Mitigations, prioritized

  1. Add a request-rate limiter in front of /graphql (per-IP token bucket, e.g. golang.org/x/time/rate, tighter for unauthenticated callers). Closes the only realistic DoS path (volumetric) — finding #3. Highest value for a small box.
  2. Keep, and consider lowering, FixedComplexityLimit. 30 already blocks the bomb class. If the real frontend operations fit comfortably under it, leave it; do not raise it casually, since depth/alias protection ride on this number.
  3. Turn on real per-field complexity (drop omit_complexity: true, add weighted @goField/complexity funcs for forceResolver and list fields — inLinks, search, similarNotes, warnings, url, html). This makes cost reflect actual work and removes the "new uncapped list field is silently unprotected" trap — finding #2. Medium effort.

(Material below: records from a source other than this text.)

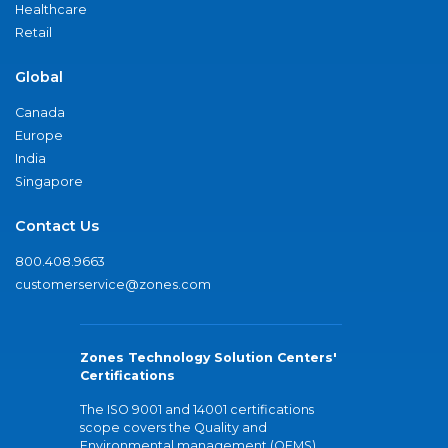
Healthcare
Retail
Global
Canada
Europe
India
Singapore
Contact Us
800.408.9663
customerservice@zones.com
Zones Technology Solution Centers'
Certifications
The ISO 9001 and 14001 certifications
scope covers the Quality and
Environmental management (QEMS)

  4. Wire the persisted-query allowlist you already generate ($trip2g_graphql_persist_queries) as defense-in-depth: reject non-allowlisted operations from first-party clients, or at least gate the guest surface to known queries. Do not treat APQ as this control — it is not. Finding #1.

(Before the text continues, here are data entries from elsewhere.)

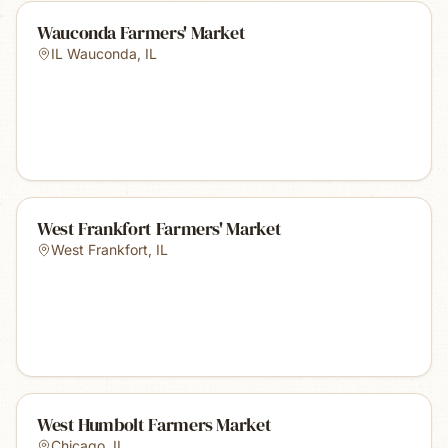
Wauconda Farmers' Market
IL Wauconda
,
IL
West Frankfort Farmers' Market
West Frankfort
,
IL
West Humbolt Farmers Market
Chicago
,
IL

  5. Add an explicit max-depth extension (e.g. depth ≤ 10) so depth protection is independent of the complexity number — finding #4.
  6. Audit every list/connection resolver for a hard server-side cap and make "caps its own result set" a checklist item for new resolvers, until #3 lands — finding #2.

Bottom line

The endpoint accepts arbitrary queries and the allowlist is indeed inert, but a nested-selector-bomb DoS does not work because FixedComplexityLimit(30) is enabled and empirically rejects both aliasing and nesting amplification. The honest gap is not amplification — it is plain flooding: there is no rate limit in front of /graphql, which on a small box is the thing worth fixing first.